The New York Times brings word of a study with arresting findings published in the Archives of Pediatrics & Adolescent Medicine:
Researchers examined the records of 595 children nationwide, all at similar high risk for maltreatment, tracking them from ages 4 to 8. During those years, Child Protective Services investigated the families of 164 of these children for suspected abuse or neglect. The scientists then interviewed all the families four years later, comparing the investigated families with the 431 families that had not been investigated.
The scientists looked at several factors: social support, family functioning, poverty, caregiver education and depressive symptoms, and child anxiety, depression and aggressive behavior — all known to increase the risk for abuse or neglect. But they were unable to find any differences in the investigated families compared with the uninvestigated in any of these dimensions, except that maternal depressive symptoms were worse in households that had been visited. … They concluded that Child Protective Services investigations had little or no effect.
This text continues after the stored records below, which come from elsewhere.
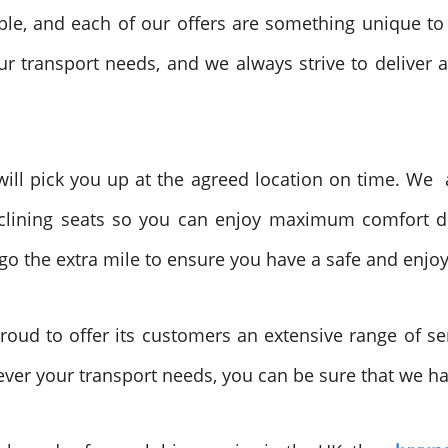
able, and each of our offers are something unique to
r transport needs, and we always strive to deliver a
 will pick you up at the agreed location on time. We a
clining seats so you can enjoy maximum comfort du
 go the extra mile to ensure you have a safe and enjo
roud to offer its customers an extensive range of ser
ver your transport needs, you can be sure that we hav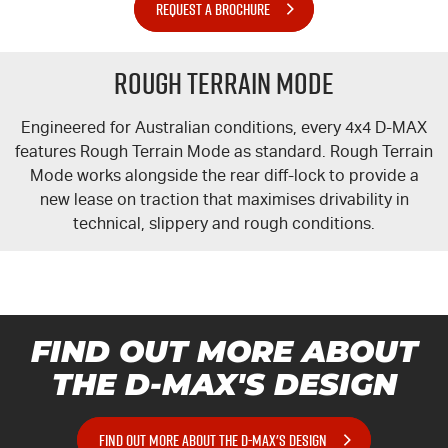
REQUEST A BROCHURE
Rough Terrain Mode
Engineered for Australian conditions, every 4x4
D-MAX
features Rough Terrain Mode as standard. Rough Terrain
Mode works alongside the rear diff-lock to provide a
new lease on traction that maximises drivability in
technical, slippery and rough conditions.
FIND OUT MORE ABOUT
THE
D-MAX'S
DESIGN
FIND OUT MORE ABOUT THE D-MAX'S DESIGN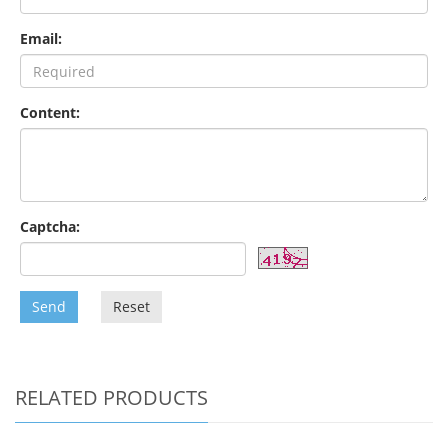
Email:
Content:
Captcha:
Send
Reset
RELATED PRODUCTS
The researchers considered but rejected the possibility that the investigated households were inherently more dysfunctional than the comparison households but were improved enough by the investigations to achieve similar outcomes. Surprisingly or otherwise, though unable to find a positive effect, the researchers defend the continued existence of the investigation bureaus, contending that they must be doing some good. On the other hand, the pediatric journal, under the editorial headline of “Child Protective Services Has Outlived Its Usefulness,” suggests a shift toward greater reliance on nurses as opposed to investigators in cases where neglect is the issue, backed up by police in cases where treatment of children is actually criminal.
There is a possible money waste involved here, of course: Child Protective Services is a costly program, shaped by federal mandates. But any reckoning must include a less tangible cost: the devastating effects when parents are not in fact abusive or dangerous yet are put through investigations, or worse yet see their children taken away. Indeed, while it’s hard to deny that individual investigations can sometimes identify and help children in trouble, the difficulty of finding any overall effect suggests (if the study’s results are valid) that those successes may be canceled out by the instances in which investigation does harm — perhaps a bit more than canceled out, given that suggestive increase in “maternal depressive symptoms.”
For another angle on the harm investigative mistakes or zealotry can cause, here’s a Des Moines Register editorial:
Iowans are placed on the state’s child abuse registry because social workers determined they were a threat to children. Not a judge. Not a jury. Social workers who conduct abuse investigations. The accused abusers have limited time and opportunity to appeal the decision, and may wait more than a year to get their names removed if they can prove themselves innocent. If not, people remain on the registry for 10 years.